Ph.D Thesis description
Recommender systems have been used in many domains to assist users' decision making by providing item recommendations and thereby reducing information overload. Context aware recommender systems (CARS) go further, taking contexts (e.g., time, location, occasion, etc) into consideration to suggest items that are appropriate in users specific contextual situations.
We aim to develop a Context-Aware recommendation system. Our key contributions are as follows:
- A weighting method that takes into account the different dimensions and their correlations.
- A context-aware situation prediction based on relevant dimensions.
- Recommendation according to user situation.

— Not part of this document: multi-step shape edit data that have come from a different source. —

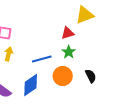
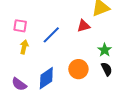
green star: (69, 52) -> (105, 50), moved
blue line: (42, 59) -> (51, 35), moved, turned -30

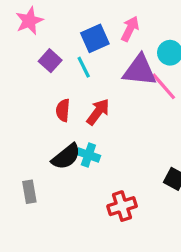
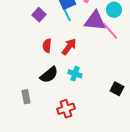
cyan line: (84, 67) -> (67, 15), moved
cyan cross: (88, 155) -> (75, 74), moved
red cross: (122, 206) -> (66, 109), moved

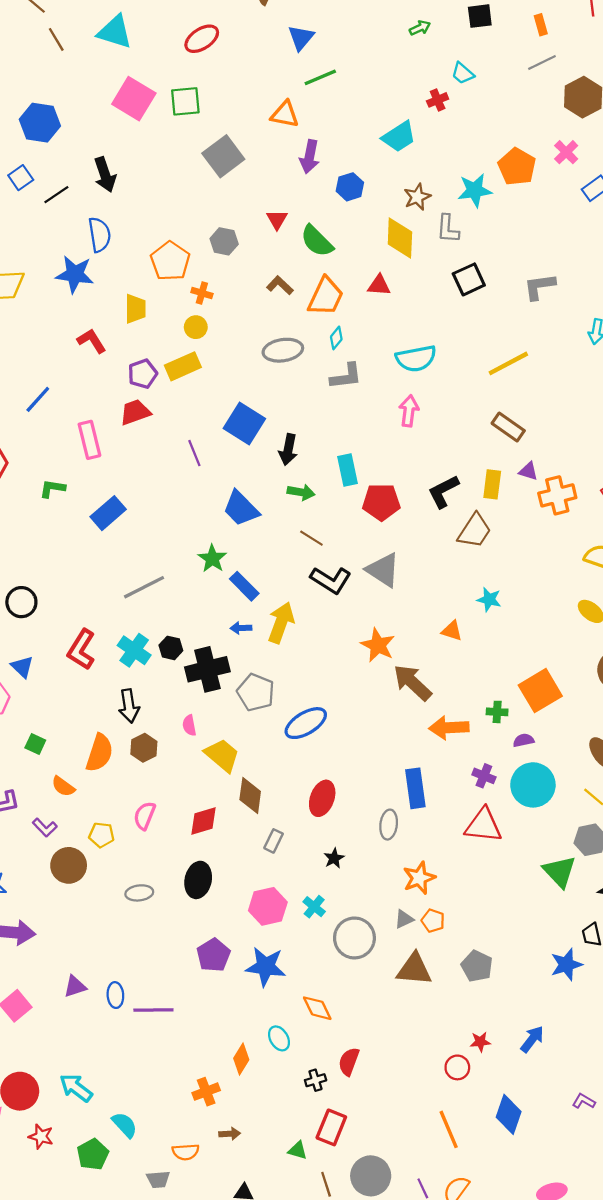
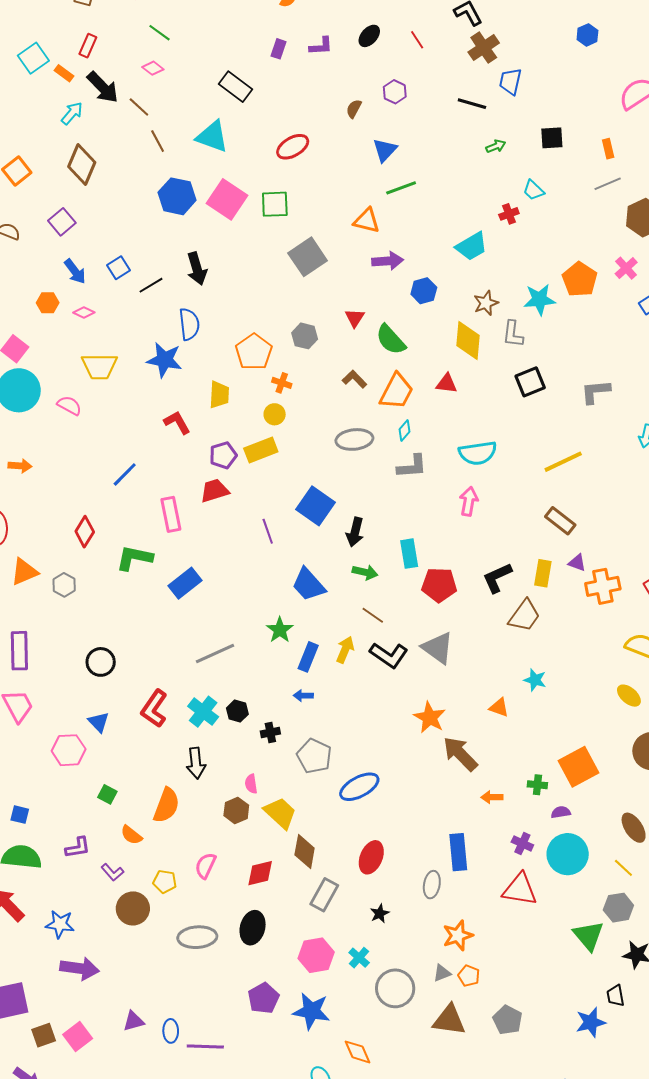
blue hexagon: (40, 123) -> (177, 196), moved
purple arrow: (310, 157) -> (388, 261), turned -108
green L-shape: (52, 489) -> (134, 558), size x1.5
blue rectangle: (244, 586) -> (308, 657), turned 64
yellow arrow: (281, 623) -> (345, 650), moved, size x0.7
black cross: (207, 669) -> (270, 732), size x0.5
orange arrow: (449, 728) -> (492, 797), size x0.6
brown hexagon: (144, 748) -> (236, 810), moved
gray rectangle: (274, 841) -> (324, 895), size x1.5
gray ellipse: (139, 893) -> (197, 937), size x1.5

The prediction task has been highlighted in the literature as the most important one computed by context-aware recommendation algorithms, where the goal is to predict the rating that a user would assign to an item that he/she has not rated according to his/her current situation. Although rating prediction based recommender systems are widely popular, two thriving challenges are still to tackle: (i) context dimension s weighting and (ii) correlation between context dimensions. Several contextual recommendation algorithms have been developed by incorporating context into recommenders in different ways. Most of those recommendation algorithms ignore the weight of importance of each context dimension and correlations that may exist among them. A number of contextual dimensions have been identified as important in different recommendation applications: such as companion in the movie domain, time and mood in the music domain, and weather or season in the travel domain. To address these issues, we propose a novel approach for weighting individual context dimension and combination of dimensions, studying the correlation between them to infer the current situation then predict the rating according to the situation in which the user is involved. In order to evaluate our method, we have created two larges contextual datasets, due to the fact that the most publicly available context-aware datasets are small and sparse.